The first year: I bring yellow roses because I’m mad.
I realized you are dead. And I am angry.
The second year: I bring red roses because I’m sorry for being petty.
I find acceptance.
The third year: I bring washed-out pink roses because that was the choice, that or orange.
They didn’t have red and I don’t pick orange because I am still sorry about the yellow.
And my chest opens with the swell of grief I told myself I had tamed. The deep longing of you, and us, and wanting to tell you, I love you so much. I’m used to you being dead but I can’t acclimatize to the grief. This is the year of longing.
This year, the first thing I notice is how handsome you are in your tombstone photo. Damn baby boy, I still haven’t seen eyes that blue.

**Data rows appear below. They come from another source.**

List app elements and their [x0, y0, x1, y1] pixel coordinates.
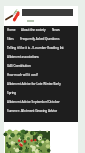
staticText: GAS Constitution — [7, 64, 31, 68]
button[interactable]: About the society — [21, 28, 52, 32]
button[interactable]: News — [52, 28, 60, 32]
staticText: Allotment Advice for Late Winter/Early — [7, 82, 61, 86]
button[interactable]: Spring — [7, 91, 17, 95]
staticText: How much will it cost? — [7, 73, 39, 77]
button[interactable]: Telling it like it is - E-number Reading… — [7, 46, 64, 50]
staticText: Home — [7, 28, 16, 32]
other: Society logo — [5, 9, 20, 21]
staticText: News — [52, 28, 60, 32]
staticText: Frequently Asked Questions — [20, 37, 60, 41]
button[interactable]: Allotment associations — [7, 55, 39, 59]
staticText: Sites — [7, 37, 14, 41]
staticText: Allotment associations — [7, 55, 39, 59]
button[interactable]: Summer: Allotment Growing Advice — [7, 109, 58, 113]
button[interactable]: Allotment Advice September/October — [7, 100, 60, 104]
button[interactable]: GAS Constitution — [7, 64, 31, 68]
staticText: About the society — [21, 28, 46, 32]
staticText: Spring — [7, 91, 17, 95]
staticText: Telling it like it is - E-number Reading… — [7, 46, 64, 50]
staticText: Allotment Advice September/October — [7, 100, 60, 104]
button[interactable]: How much will it cost? — [7, 73, 39, 77]
button[interactable]: Sites — [7, 37, 20, 41]
button[interactable]: Frequently Asked Questions — [20, 37, 60, 41]
button[interactable]: Allotment Advice for Late Winter/Early — [7, 82, 61, 86]
button[interactable]: Home — [7, 28, 21, 32]
staticText: Summer: Allotment Growing Advice — [7, 109, 58, 113]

I remember the first year. My ex-boyfriend commenting on how good looking you were, and at the time I wanted to scream “shut the fuck up” at him because talking about you in the past tense still tore at the edges of my heart not yet softened by time. That and I hated the photo they chose of you. It was taken too recent to your death and I felt it a betrayl that they commemorate the shell of you for reasons chronological rather than commemorate 20 year old you with your thick chestnut hair and peter pan smile and the flame of your fucking spirit still in your eyes. But yes, you are still handsome in the photo your family chose, you were more handsome before you shaved off all your hair and maybe that is the real tragedy that they didn’t pick a photo where you are more handsome.
It is the third year. I am with my friend. It is out of necessity I let another person in on my grief. Fuck, I need to learn to drive. I miss my ex-boyfriend a lot in this moment. He’s the one usually assigned to take me here. His absence is another little loss for me to bear but alas my ex-boyfriend is still alive so we can’t grieve that, not just yet. If only he were as dead as our relationship. I’m joking. I think I have subconsciously chosen the only other person on the planet that could be more oblivious to emotion than my ex-boyfriend. You’re still the best-intentioned babe. I love you so much. I do not want to be indulged. I’m still holding my vulnerability close to my chest. When we drive off, I have tears in my eyes that I only become aware of just before they fall. My friend doesn’t notice. I’m glad I didn’t cry. I am being brave against the grief this year. I want MB so badly.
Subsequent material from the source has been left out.